SB 446 — Expand Workforce Housing (North Carolina) — Summary

Status & timeline
- Introduced: 2025 (first edition filed March 25, 2025).
- Senate: Passed first reading; referred through committee process.
- Effective date (as written): July 1, 2025.

Purpose
- Recapitalize and create recurring funding for the North Carolina Housing Trust Fund (HTF) to expand workforce and affordable housing production and preservation across the State.

Key provisions
1. One‑time appropriation
- Appropriates $30,000,000 in nonrecurring General Fund money to the North Carolina Housing Trust Fund for FY 2025–2026 (G.S. 122E‑3 purposes).

  1. New/recurring revenue streams for the HTF

    • Amends G.S. 161‑11.5 (register of deeds fee remittances): directs 1.5% of the $6.20 remitted portion of certain register of deeds fees to the North Carolina Housing Trust Fund.
    • Amends G.S. 105‑228.30 (real estate transfer excise tax distribution): requires the Department of Revenue to credit an amount equal to 33% of the county remittances (the State’s share of the conveyance excise tax) to the Housing Trust Fund; the remainder continues to the General Fund.
  2. Legislative findings and intent

    • Reaffirms HTF’s role (created in 1987; administered by NC Housing Finance Agency) as the State’s most flexible affordable housing resource (homeownership, rentals, supportive housing, rehab, emergency repairs).
    • Notes declining historic levels of State investment and the disproportion between housing need and available units.

Who is affected
- Primary beneficiaries: low‑ and moderate‑income households, families needing affordable rental or homeownership opportunities, and communities served by HTF‑funded projects.
- Administrative/financial actors: NC Housing Finance Agency (HTF administrator), State Treasurer, Department of Revenue, county registers of deeds, county finance officers.
- State budget: one‑time $30M General Fund outlay in FY25‑26 and ongoing revenue flows from modified fee/tax remittances.

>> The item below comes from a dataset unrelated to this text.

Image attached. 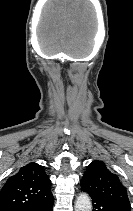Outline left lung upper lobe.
<instances>
[{"label": "left lung upper lobe", "instance_id": "5c2ea615", "mask_svg": "<svg viewBox=\"0 0 133 211\" xmlns=\"http://www.w3.org/2000/svg\"><path fill=\"white\" fill-rule=\"evenodd\" d=\"M81 189L90 196L114 202L130 208L127 191L118 176L102 161H93L87 166L81 179Z\"/></svg>", "mask_w": 133, "mask_h": 211}]
</instances>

Fiscal and programmatic impacts
- One‑time nonrecurring cost: $30 million (reverts if unexpended at FY end).
- The bill establishes ongoing revenue sources for the HTF, but does not provide an explicit annual dollar total; impact depends on deed‑fee volume and real estate transfer activity.
- The bill cites HTF performance metrics (example: every $1M spent historically assists ~108 households, generates ~$5.169M in real estate value, supports ~110 jobs, and yields ~$455K in state/local revenue).

Procedural notes
- The act amends two existing statutes (G.S. 161‑11.5 and G.S. 105‑228.30) and provides an appropriation section.
- Effective July 1, 2025 (start of the State fiscal year), so recurring allocations would begin after that date subject to administrative implementation.

Bottom line
SB 446 provides an immediate $30 million recapitalization for North Carolina’s Housing Trust Fund and establishes statutory changes to generate recurring revenue (via a small share of register of deeds fees and a portion of excise tax remittances) to support ongoing affordable and workforce housing investments statewide.

Compiled from official sources — confirm details with the bill’s official record.